Teleoperation

Adamo: Why Quality Teleoperation Is the Missing Link in Robotics

Ken Dixson
6 minute read

Listen to article
Audio generated by DropInBlog's Blog Voice AI™ may have slight pronunciation nuances. Learn more

We know how to build robots. Tesla wants to ship a million Optimus units a year by 2030. 1X is targeting 10,000 humanoids. Figure, Apptronik, Unitree, the list grows monthly. The factories are ready. The supply chains are spinning up.

Simulation Falls Short


Whether any of this will work is genuinely unclear. But if it does, the bottleneck won't be hardware. The hardware is on its trajectory forwards. The software is not.

For years, the dominant theory was that simulation would get us to autonomy. Build a sufficiently detailed virtual world, train the robot in it, deploy.

It doesn't work. Or rather, it works until it doesn't.

Simulation can only model what you already know. A warehouse sim has clean aisles, consistent lighting, perfect pallets.

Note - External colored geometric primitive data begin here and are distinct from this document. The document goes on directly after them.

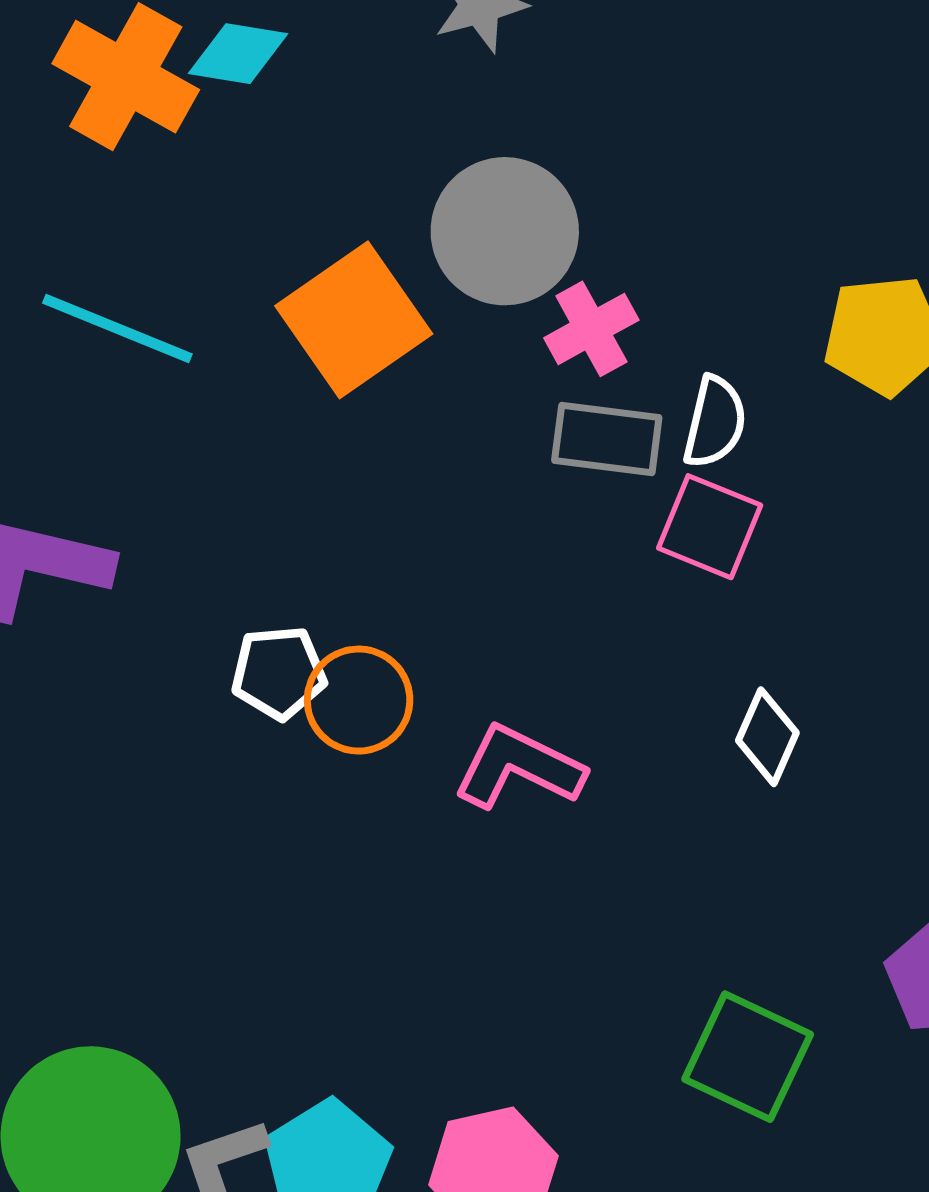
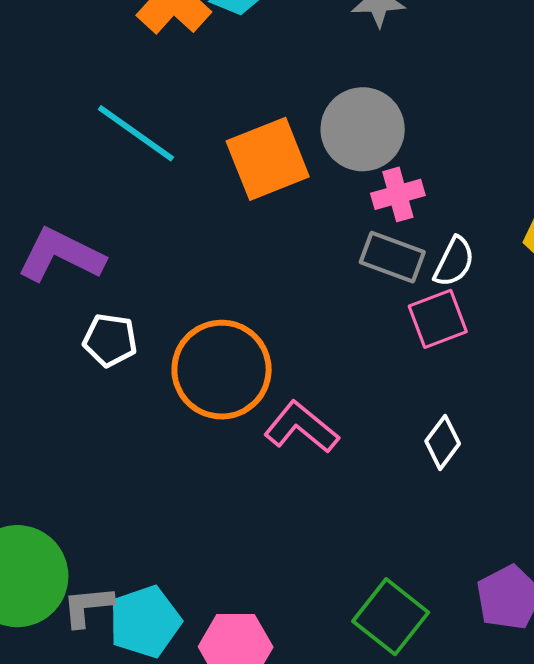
pink square: (710, 527) -> (438, 319), turned 34
white pentagon: (279, 673) -> (110, 340), moved
orange circle: (359, 700) -> (222, 370), size x1.6

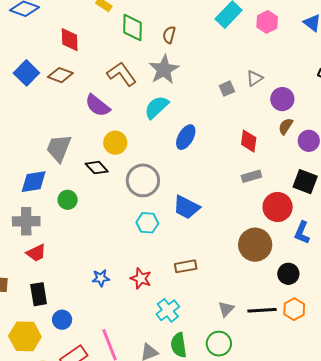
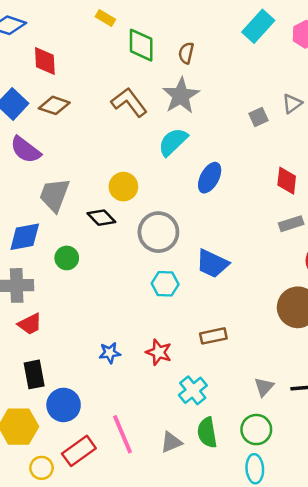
red diamond: (70, 40) -> (45, 61), moved
purple semicircle: (98, 105) -> (26, 150), moved
blue circle: (62, 320) -> (64, 405), size x1.4

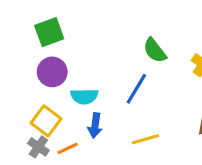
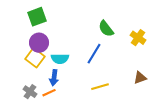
yellow square: (46, 121) -> (35, 58), moved
blue arrow: (95, 125) -> (54, 78), moved

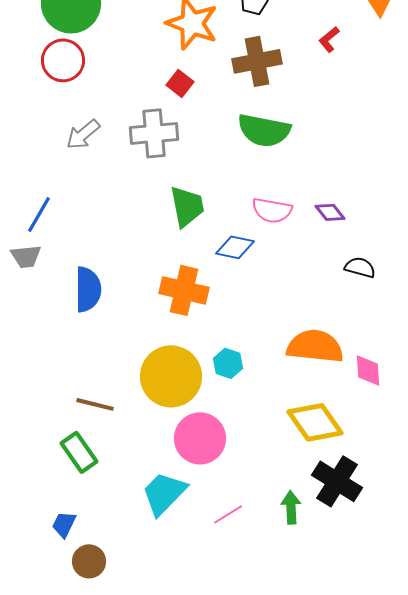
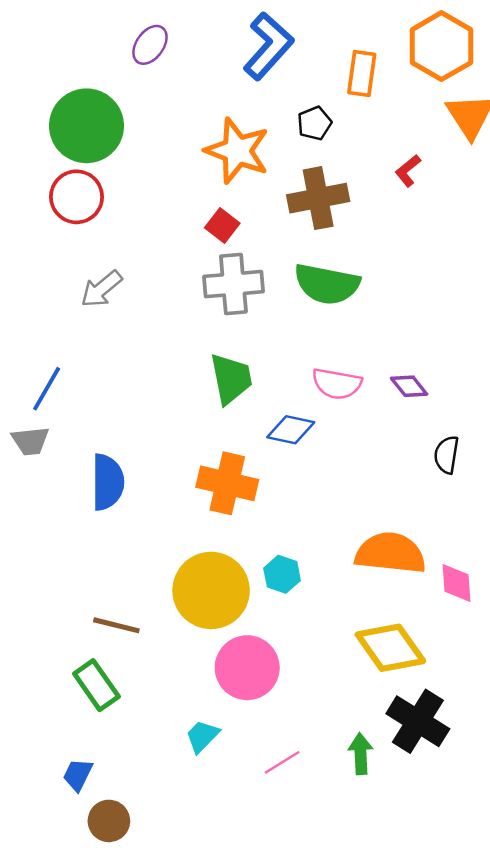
gray cross: (154, 133) -> (233, 284), moved
black semicircle: (360, 267) -> (446, 455), turned -96
cyan trapezoid: (164, 493) -> (202, 736), size x0.6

The real warehouse has shrink wrap dangling off a shelf that LiDAR reads as a concrete wall. It has a forklift driver who cuts across your lane because he's running late. It has sun glare flooding through an open loading dock at 4pm.

A 1% failure rate in the lab is a rounding error. A 1% failure rate across a million deployed robots is 10,000 robots frozen in place, blocking aisles, dropping pallets, costing money and diminishing trust every second.


Simulation trains robots for the world as we imagine it. Teleoperation trains them for the world as it is.


Hardware vendors want to ship fast and reach scale fast. In robotics, that means shipping hardware before the autonomy is ready, then using real-world data to close the gap. The flywheel is simple: deploy, collect, train, redeploy.


Currently, this doesn't really work. Robotics requires a high degree of accuracy in real world use cases, and there's no system that can perform real world tasks accurately enough to be a good generalist. Most of these robots will ship and disappoint.


But here's the insight that changes the math: when a human teleoperates a robot, they're not just "driving." They're generating the most valuable training data in robotics.


A simulation-trained robot encounters something it's never seen and freezes. A teleoperated robot encounters the same thing, and a human solves it. That solution, the exact motor commands, the sensor readings, the context, becomes a permanent lesson. The fleet learns it once and never fails on it again.


Stanford's Mobile ALOHA showed that 50 human demonstrations are enough to teach a robot to cook shrimp. Toyota Research Institute taught robots dexterous manipulation in an afternoon. The pattern is clear. Human demonstration data is not a stopgap. It's the primary fuel.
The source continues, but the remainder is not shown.